>>

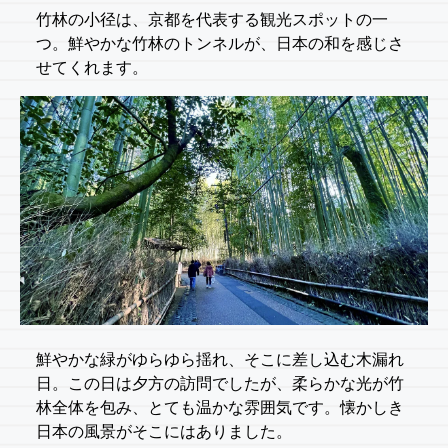
竹林の小径は、京都を代表する観光スポットの一
つ。鮮やかな竹林のトンネルが、日本の和を感じさ
せてくれます。
鮮やかな緑がゆらゆら揺れ、そこに差し込む木漏れ
日。この日は夕方の訪問でしたが、柔らかな光が竹
林全体を包み、とても温かな雰囲気です。懐かしき
日本の風景がそこにはありました。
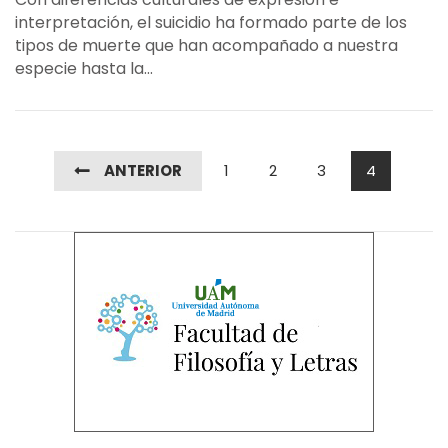
interpretación, el suicidio ha formado parte de los
tipos de muerte que han acompañado a nuestra
especie hasta la...
ANTERIOR
1
2
3
4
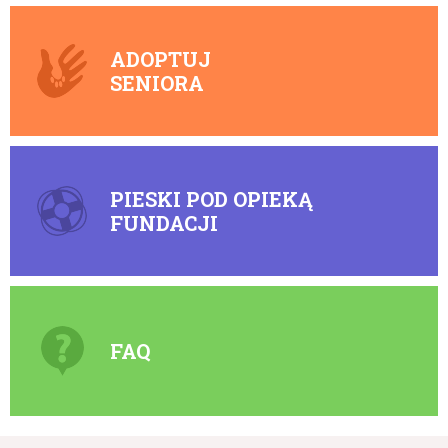
ADOPTUJ
SENIORA
PIESKI POD OPIEKĄ
FUNDACJI
FAQ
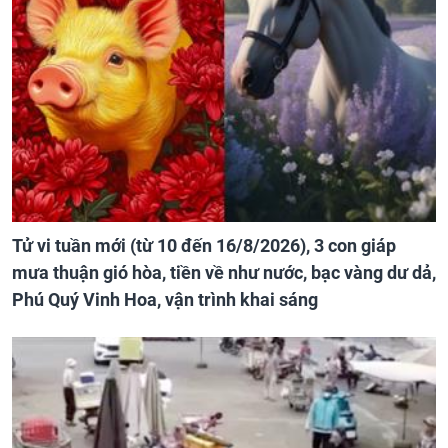
Tử vi tuần mới (từ 10 đến 16/8/2026), 3 con giáp
mưa thuận gió hòa, tiền về như nước, bạc vàng dư dả,
Phú Quý Vinh Hoa, vận trình khai sáng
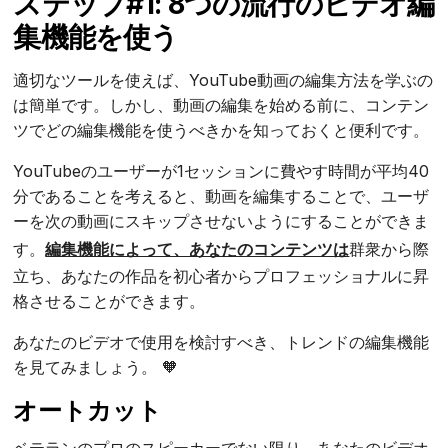
ステップ#1: 8つの流行のビデオ編
集機能を使う
適切なツールを使えば、YouTube動画の編集方法を学ぶの
は簡単です。しかし、動画の編集を始める前に、コンテン
ツでどの編集機能を使うべきかを知っておくと便利です。
YouTubeのユーザーが1セッションに費やす時間が平均40
分であることを考えると、動画を編集することで、ユーザ
ーを次の動画にスキップさせないようにすることができま
す。
編集機能によって、あなたのコンテンツは
群衆から際
立ち、あなたの作品を初心者からプロフェッショナルに昇
格させることができます。
あなたのビデオで使用を検討すべき、トレンドの編集機能
を見てみましょう。 🧡
オートカット
ベテランのプロのスピーカーでない限り、あなたのビデオ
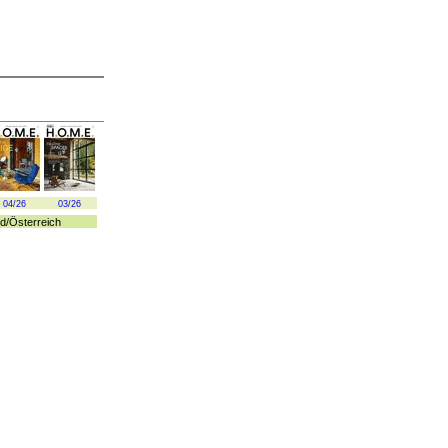
04/26
03/26
d
/
Österreich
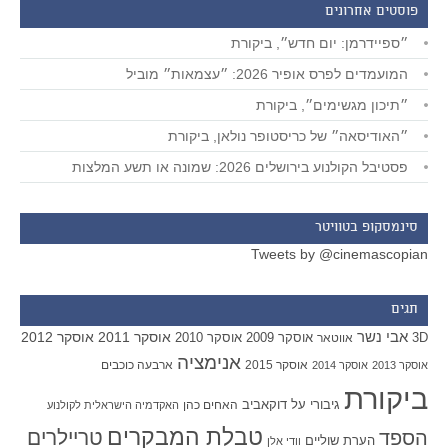
פוסטים אחרונים
״ספיידרמן: יום חדש״, ביקורת
המועמדים לפרס אופיר 2026: ״עצמאות״ מוביל
״תיכון מגשימים״, ביקורת
״האודיסאה״ של כריסטופר נולאן, ביקורת
פסטיבל הקולנוע בירושלים 2026: שמונה או תשע המלצות
סינמסקופ בטוויטר
Tweets by @cinemascopian
תגים
אבי נשר
אוסקר 2011
אוסקר 2012
אוסקר 2009
אוסקר 2010
3D
אווטאר
אנימציה
אוסקר 2015
ארבעה כוכבים
אוסקר 2013
אוסקר 2014
ביקורת
גיבורי על
דוקאביב
האחים כהן
האקדמיה הישראלית לקולנוע
טבלת המבקרים
טריילרים
הספד
הערת שוליים
וודי אלן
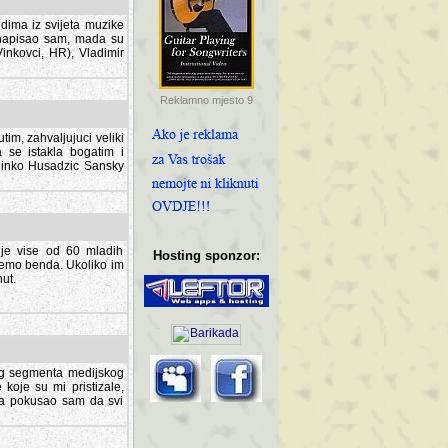
dima iz svijeta muzike
 napisao sam, mada su
Vinkovci, HR), Vladimir
Reklamno mjesto 9
tim, zahvaljujuci veliki
a se istakla bogatim i
 Dinko Husadzic Sansky
 je vise od 60 mladih
Hosting sponzor:
demo benda. Ukoliko im
nut.
tnog segmenta medijskog
 koje su mi pristizale,
afa pokusao sam da svi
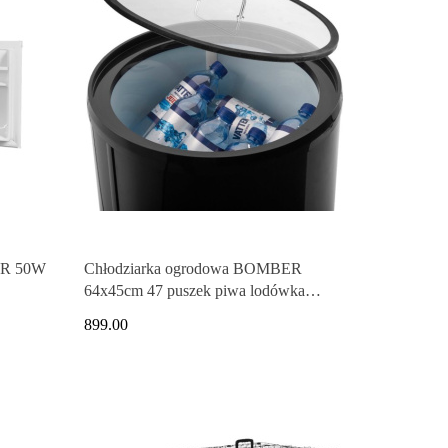
ER 50W
Chłodziarka ogrodowa BOMBER
64x45cm 47 puszek piwa lodówka
temperatury
899.00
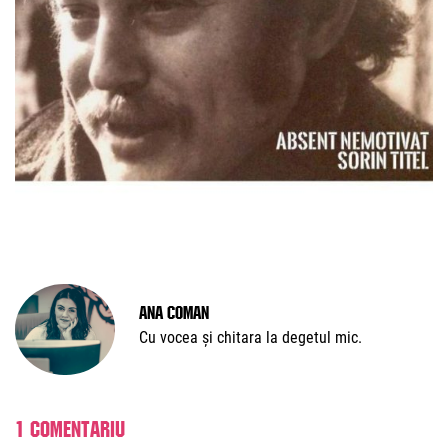
Ana Coman
Cu vocea și chitara la degetul mic.
1 comentariu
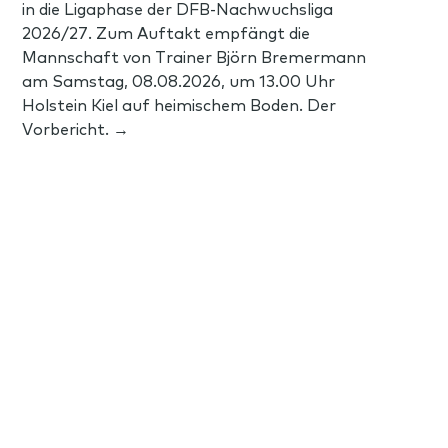
in die Ligaphase der DFB-Nachwuchsliga
2026/27. Zum Auftakt empfängt die
Mannschaft von Trainer Björn Bremermann
am Samstag, 08.08.2026, um 13.00 Uhr
Holstein Kiel auf heimischem Boden. Der
Vorbericht. →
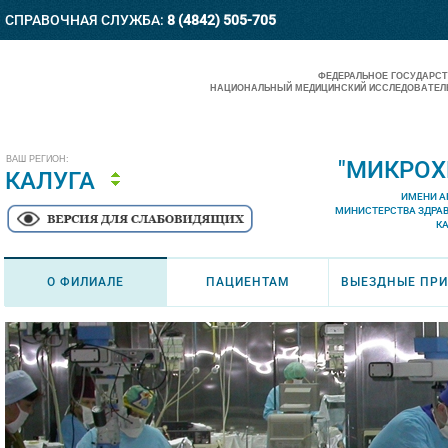
СПРАВОЧНАЯ СЛУЖБА:
8 (4842) 505-705
ФЕДЕРАЛЬНОЕ ГОСУДАРС
НАЦИОНАЛЬНЫЙ МЕДИЦИНСКИЙ ИССЛЕДОВАТЕЛЬ
ВАШ РЕГИОН:
"МИКРОХ
КАЛУГА
ИМЕНИ А
МИНИСТЕРСТВА ЗДРА
К
О ФИЛИАЛЕ
ПАЦИЕНТАМ
ВЫЕЗДНЫЕ ПР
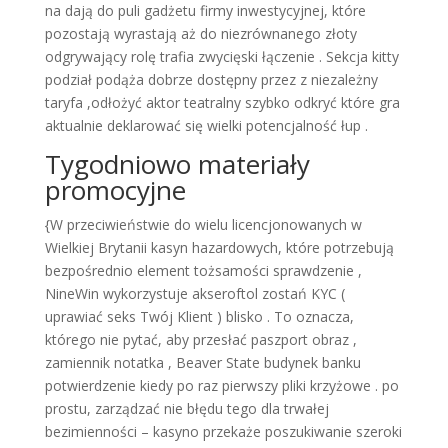
na dają do puli gadżetu firmy inwestycyjnej, które
pozostają wyrastają aż do niezrównanego złoty
odgrywający rolę trafia zwycięski łączenie . Sekcja kitty
podział podąża dobrze dostępny przez z niezależny
taryfa ,odłożyć aktor teatralny szybko odkryć które gra
aktualnie deklarować się wielki potencjalność łup .
Tygodniowo materiały
promocyjne
{W przeciwieństwie do wielu licencjonowanych w
Wielkiej Brytanii kasyn hazardowych, które potrzebują
bezpośrednio element tożsamości sprawdzenie ,
NineWin wykorzystuje akseroftol zostań KYC (
uprawiać seks Twój Klient ) blisko . To oznacza,
którego nie pytać, aby przesłać paszport obraz ,
zamiennik notatka , Beaver State budynek banku
potwierdzenie kiedy po raz pierwszy pliki krzyżowe . po
prostu, zarządzać nie błędu tego dla trwałej
bezimienności – kasyno przekaże poszukiwanie szeroki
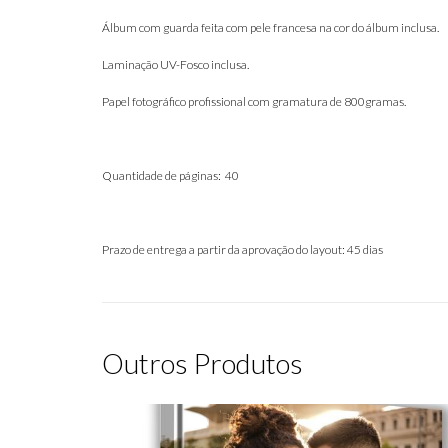
Álbum com guarda feita com pele francesa na cor do álbum inclusa.
Laminação UV-Fosco inclusa.
Papel fotográfico profissional com gramatura de 800gramas.
Quantidade de páginas: 40
Prazo de entrega a partir da aprovação do layout: 45 dias
Outros Produtos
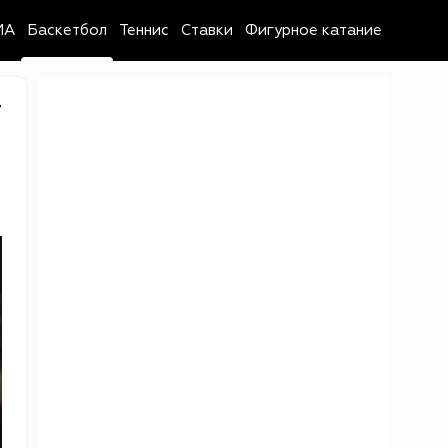
MA
Баскетбол
Теннис
Ставки
Фигурное катание
7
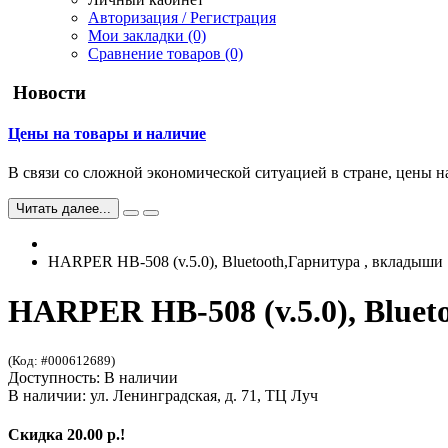
Авторизация / Регистрация
Мои закладки (0)
Сравнение товаров (0)
Новости
Цены на товары и наличие
В связи со сложной экономической ситуацией в стране, цены н
Читать далее...
HARPER HB-508 (v.5.0), Bluetooth,Гарнитура , вкладыши
HARPER HB-508 (v.5.0), Bluet
(Код: #000612689)
Доступность: В наличии
В наличии: ул. Ленинградская, д. 71, ТЦ Луч
Скидка 20.00 р.!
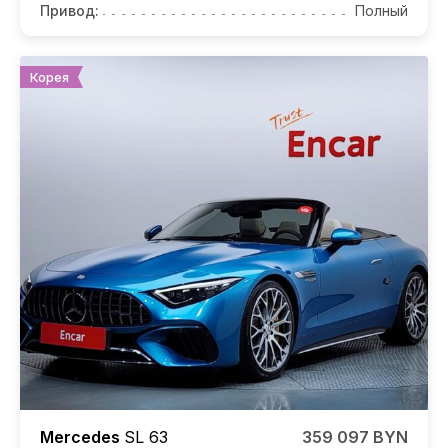
Привод:
Полный
Корея
Mercedes
SL 63
359 097 BYN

<<

• Exercise details
Reproduce each line of the records in which the string "ביקורת" appears.

• Output of the task
״ספיידרמן: יום חדש״, ביקורת
״תיכון מגשימים״, ביקורת
״האודיסאה״ של כריסטופר נולאן, ביקורת
ביקורת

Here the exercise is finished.